Aside from the obvious connection that, just like Nioh, Bloodborne is also a PS4 exclusive Souls-type, the game also features changes to the formula similar to Nioh’s.
As Nioh changed its setting to Fantasy Feudal Japan, Bloodborne changed the Soul’s staple Mythical Medieval setting to that of Victorian Horror.
Like Nioh, Bloodborne also replaced previous Souls games’ deliberate ‘Sword & Board’ system in favor of much more briskly paced combat system, changed terminologies for familiar items like Souls to Blood Echoes, added nonperishable currency, included a timed recovery mechanism, and added transformable Trick Weapons similar to Weapon Stances in Nioh.
Despite it being a clear Souls Clone, Bloodborne is a game that was not only widely celebrated by gamers as an amazing gameplay experience, but also garnered a lot of critical acclaim and won several Game of the Year awards from many gaming sites and publications.
There is nothing stopping Nioh from being the same amazingly fun breath of fresh air for the players that love the style of gameplay that Souls games offer.

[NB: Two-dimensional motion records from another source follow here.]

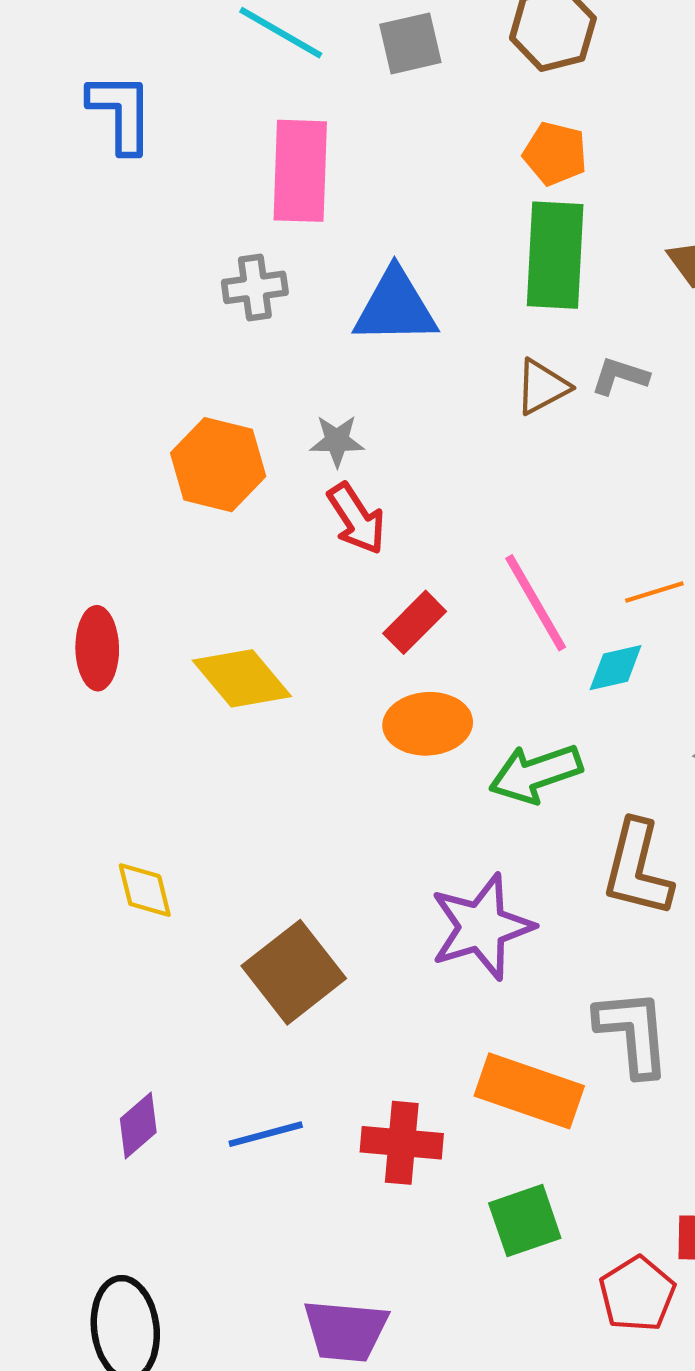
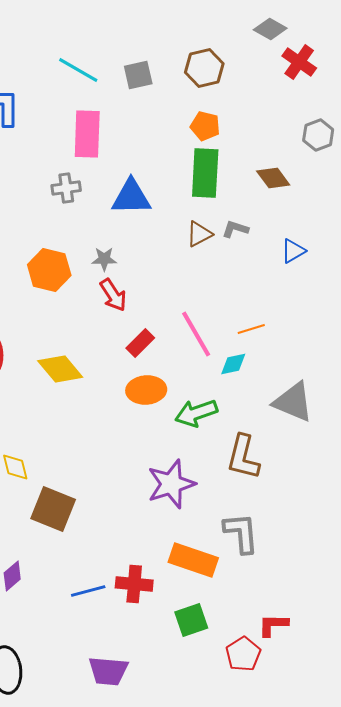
brown square: (294, 972) -> (53, 509), moved, turned -30
blue line: (266, 1134) -> (88, 591), moved

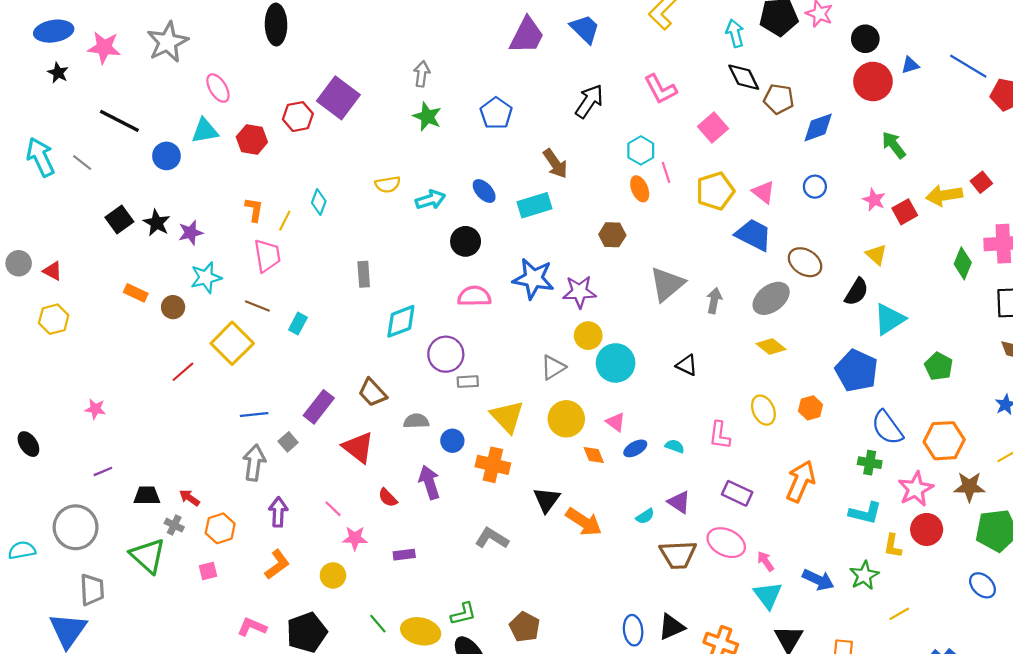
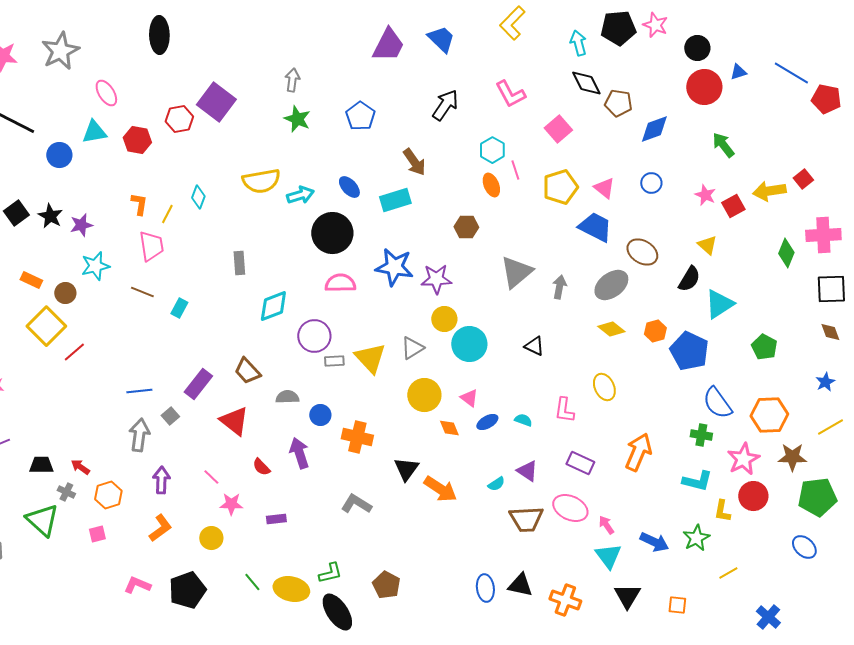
yellow semicircle: (388, 184) -> (261, 181), size x1.6
black circle: (466, 241) -> (332, 233), size x1.5
yellow square: (232, 343) -> (46, 326), moved
orange hexagon: (811, 408) -> (655, 331), moved
yellow triangle: (507, 417) -> (370, 358), moved
black triangle: (671, 627) -> (520, 585), turned 36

Let’s not forget that the FPS genre started as a Doom Clone, as were countless fighting games such as Mortal Kombat and Fatal Fury categorized as Street Fighter Clones before the formation of the Fight Games genre.
There is no denying the fact that Nioh follows the template of the Souls games, but there also is no telling if the success of games like Nioh could lead this niche category of action RPGs, known as Souls Clones, into becoming its own burgeoning game genre.